Siddheshwar Shukla, fellow at Makhanlal Chaturvedi National University of Journalism and Communication, told The Sunday Guardian: “Although Articles 25 and 26 of the Constitution guarantee every individual the fundamental right to profess, practice and propagate their religion, establish and manage religious institutions, various state governments are controlling all the prominent Hindu temples.” 

“Mostly through the Hindu Religious and Charitable Endowment Act (HRCE Act) of 1951, state governments control the direct management of the temples, while mosques and churches are autonomous. Even after repeated observations from the apex court against the practice of the state managing temples, state governments have not initiated any changes in this regard,” Shukla said. Kishore Kunal, a retired IPS from Bihar, who was chairman of the Bihar State Board of Religious Trust, told The Sunday Guardian: “There are two ways by which the state controls religious places. The first implies the direct state control of temples and the other, by creating various religious boards such as Waqf board to regulate mosques and madrasas. The first way of control is the worst scenario as it gives no autonomy to the temples, but in the other case, autonomy is protected.” “The condition of temples under government control is pathetic and massive corruption is involved.
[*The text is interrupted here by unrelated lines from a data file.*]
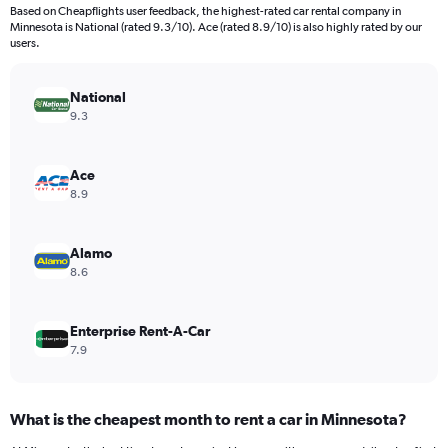
91
Based on Cheapflights user feedback, the highest-rated car rental company in
categories.
Minnesota is National (rated 9.3/10). Ace (rated 8.9/10) is also highly rated by our
The
users.
chart
has
National
1
Y
9.3
axis
displaying
values.
Ace
Range:
8.9
0
to
120.
Alamo
8.6
Enterprise Rent-A-Car
7.9
What is the cheapest month to rent a car in Minnesota?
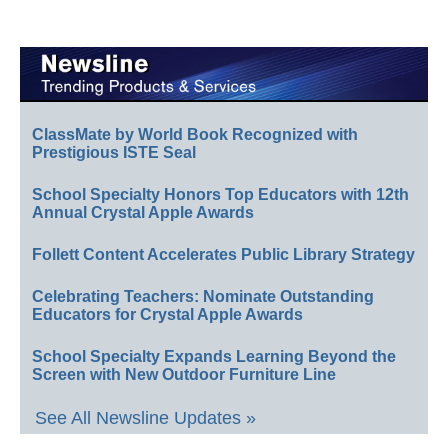
ClassMate by World Book Recognized with
Prestigious ISTE Seal
School Specialty Honors Top Educators with 12th
Annual Crystal Apple Awards
Follett Content Accelerates Public Library Strategy
Celebrating Teachers: Nominate Outstanding
Educators for Crystal Apple Awards
School Specialty Expands Learning Beyond the
Screen with New Outdoor Furniture Line
See All Newsline Updates »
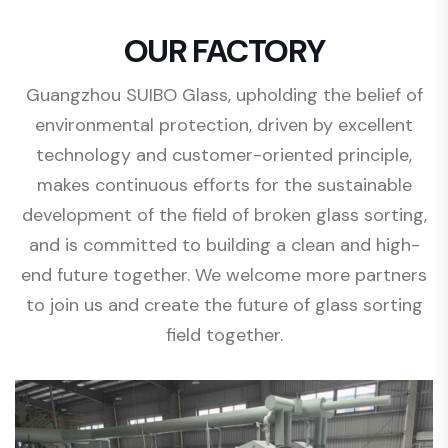
OUR FACTORY
Guangzhou SUIBO Glass, upholding the belief of
environmental protection, driven by excellent
technology and customer-oriented principle,
makes continuous efforts for the sustainable
development of the field of broken glass sorting,
and is committed to building a clean and high-
end future together. We welcome more partners
to join us and create the future of glass sorting
field together.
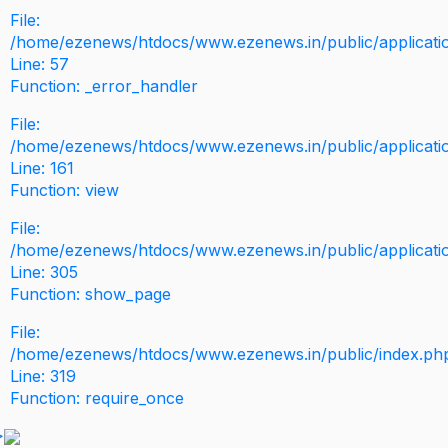
File:
/home/ezenews/htdocs/www.ezenews.in/public/application
Line: 57
Function: _error_handler
File:
/home/ezenews/htdocs/www.ezenews.in/public/applicati
Line: 161
Function: view
File:
/home/ezenews/htdocs/www.ezenews.in/public/applicati
Line: 305
Function: show_page
File:
/home/ezenews/htdocs/www.ezenews.in/public/index.ph
Line: 319
Function: require_once
>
Ideally, any government should distance itself from managing religious affairs, but in the name of caste discrimination and infighting of priests, the government encroaches on the whole management of temples,” Kunal added.
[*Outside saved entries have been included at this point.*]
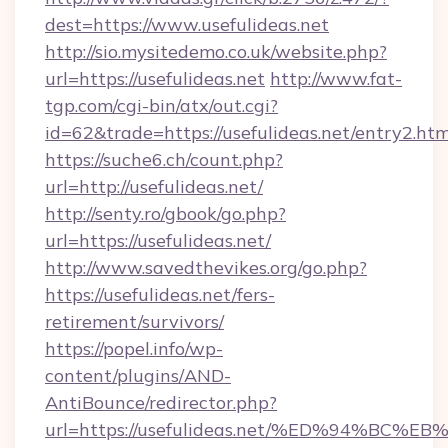
dest=https://www.usefulideas.net
http://sio.mysitedemo.co.uk/website.php?
url=https://usefulideas.net
http://www.fat-
tgp.com/cgi-bin/atx/out.cgi?
id=62&trade=https://usefulideas.net/entry2.htm
https://suche6.ch/count.php?
url=http://usefulideas.net/
http://senty.ro/gbook/go.php?
url=https://usefulideas.net/
http://www.savedthevikes.org/go.php?
https://usefulideas.net/fers-
retirement/survivors/
https://popel.info/wp-
content/plugins/AND-
AntiBounce/redirector.php?
url=https://usefulideas.net/%ED%94%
Kunal, who is also a Sanskrit scholar, said, “Most of these temples had been taken over by the state governments after Independence, but the story of the government taking interest in temple trusts in India goes back to around the 1840s when the British asked several prominent individuals to administer temples and endowments.” According to Shukla, “It is obvious that the current laws in the country are discriminatory and against Hindu religious institutions. Even a religious board like the Waqf board can serve the interest of these temples better than direct government control. Most of these public controlled temples are becoming a revenue-generating industry for various state governments. It is a strange thing to see, at least for me, when the bulk of the Hindu population does not protest when a strong reaction should naturally be there. Even the so-called advocates of Hindu religion are silent and not taking up the cause of Hindu temples upfront.”
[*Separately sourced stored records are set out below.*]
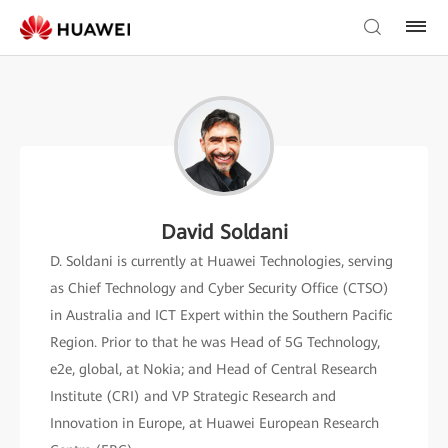
David Soldani
D. Soldani is currently at Huawei Technologies, serving
as Chief Technology and Cyber Security Office (CTSO)
in Australia and ICT Expert within the Southern Pacific
Region. Prior to that he was Head of 5G Technology,
e2e, global, at Nokia; and Head of Central Research
Institute (CRI) and VP Strategic Research and
Innovation in Europe, at Huawei European Research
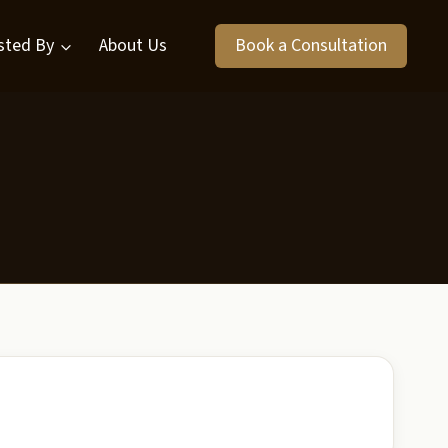
sted By
About Us
Book a Consultation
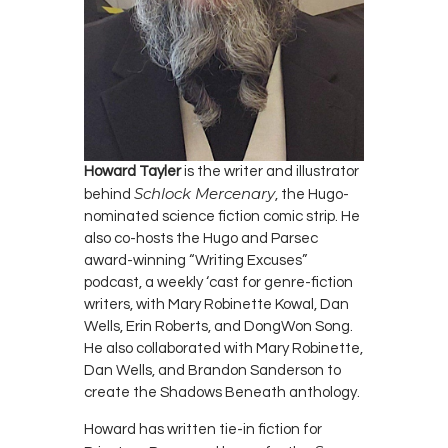
Howard Tayler
is the writer and illustrator
Schlock Mercenary
behind
, the Hugo-
nominated science fiction comic strip. He
also co-hosts the Hugo and Parsec
award-winning “Writing Excuses”
podcast, a weekly ‘cast for genre-fiction
writers, with Mary Robinette Kowal, Dan
Wells, Erin Roberts, and DongWon Song.
He also collaborated with Mary Robinette,
Dan Wells, and Brandon Sanderson to
create the Shadows Beneath anthology.
Howard has written tie-in fiction for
“Ever since the N.T. Rama Rao government in Andhra Pradesh brought the Tirumala Tirupati Devasthanams (TTD) under the state government’s control, citing provisions of the Temple Empowerment Act, around 34,000 temples have been controlled by the state government. Only 22% of the revenue of these temples is said to be given back for the temple’s maintenance and management purposes, while the remaining 78% fund is used for other works,” Shukla said. According to a study carried out by the Hindu Dharma Acharya Sabha (HDAS), a religious forum pushing for the “free temple movement”, besides Andhra Pradesh, the condition of government-controlled temples in Tamil Nadu, Karnataka, Kerala, and Maharashtra is also pathetic. “In Tamil Nadu, the state temple trusts own around 5 lakh acres of land that ideally should earn over Rs 1,000 crore annually, but the revenue data shows annual income of a mere Rs 70 crore annually,” the HDAS report said.

S.R. Ravi, a priest at the Tirupati temple, told The Sunday Guardian: “All lands that belong to the Tirupati temple have been leased out, but the tenants are not paying even 20% of the total crop cultivation. Earlier, the tenants had to pay 50% of their produce as rent, but now all of them need to pay only 25%. The state government has even enacted a law which prevents eviction of tenants.”  The HDAS study has revealed that in Karnataka, 25% of the two lakh temples are on the verge of closing due to the lack of resources and in Kerala, funds from the Guruvayoor temple are diverted to other government projects, thus affecting the maintenance of 45 Hindu temples. Land belonging to the Ayyappa temple (in Sabarimala) has been grabbed by anti-social elements of the state.

Similarly, the government of Maharashtra took over almost 30,000 temples, including the management of important Hindu shrines like Shirdi and temples like Siddhi Vinayak.